You know you're in the Fynbos once you hear the distinctive tseu tseu, a noise a bit like that a child would make to imitate the laser guns from Star Wars. And watching them darting around the proteas I can't help feeling they are playing, rather than engaged in the eternal fight for life.
The following is the text of a pro-bona article penned for the most recent issue of African Birdlife:
Its not hard to see why this bird is described as beautiful – the male is the most distinctive and gorgeous of the sunbirds in southern Africa. This bird has brought numerous tourists to South Africa, and so it has a pivotal role to play in supporting not just the multi-million rand avitourism industry, but tourism to South Africa in general. As such, it is important not only for biodiversity functioning (through its role as the key pollinator for numerous red and long-corolla erica species), but also for our economy.
So clearly the bird is beautiful from various view-points, but why is it also 'bold'? Field observations of flight initiation distances (a bird's 'comfort zone') show that this is the least skittish of all our Fynbos endemic bird species. Even birds in remote areas will let one approach to within a few meters before taking flight to safer distances. It is also very curious, and it is not uncommon for young birds to approach human observers to almost touching distance.

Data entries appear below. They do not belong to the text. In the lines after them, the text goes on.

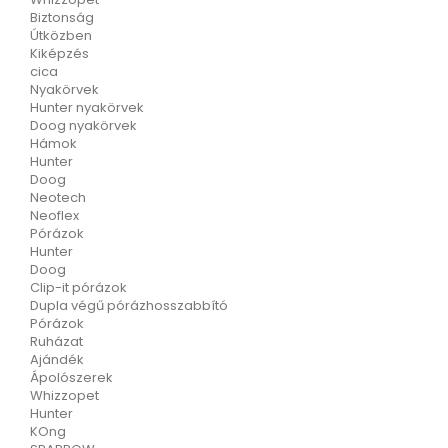
Biztonság
Útközben
Kiképzés
cica
Nyakörvek
Hunter nyakörvek
Doog nyakörvek
Hámok
Hunter
Doog
Neotech
Neoflex
Pórázok
Hunter
Doog
Clip-it pórázok
Dupla végű pórázhosszabbító
Pórázok
Ruházat
Ajándék
Ápolószerek
Whizzopet
Hunter
KOng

Perhaps for these two reasons this is the most uploaded of the six Fynbos endemic bird species onto the photo sharing website Flikr so far this year, although there is a clear sex bias, with photos of males outranking females over ten to one.
Ecologically, this seems to be a fairly resilient species – it can be abundant in certain Fynbos habitats, survives on tiny unburnt fragments after a fire, it breeds from very young, has an extended breeding period, can double brood and so recovers populations fairly quickly after fires. Mostly associated with erica plant species, it also feeds from several widespread proteas and a variety of other flower types, as well as insects and spiders. As such, it is difficult to pin down exactly why this species hasn't spread further afield across South Africa, and a combination of food suitability and suitable climate may be the answers.
Research published nearly a decade ago suggested this species would soon be loosing large areas of suitable bioclimatic space, and SABAP data shows moderate decreases in both range and reporting rate between atlas periods – in comparison to the Amethyst Sunbird happily expanding its range across the Western Cape. While there is no need to panic yet, we all need to do our bit in order to ensure that this energetic mascot of the Fynbos will be able to continue working hard for us all well into the future.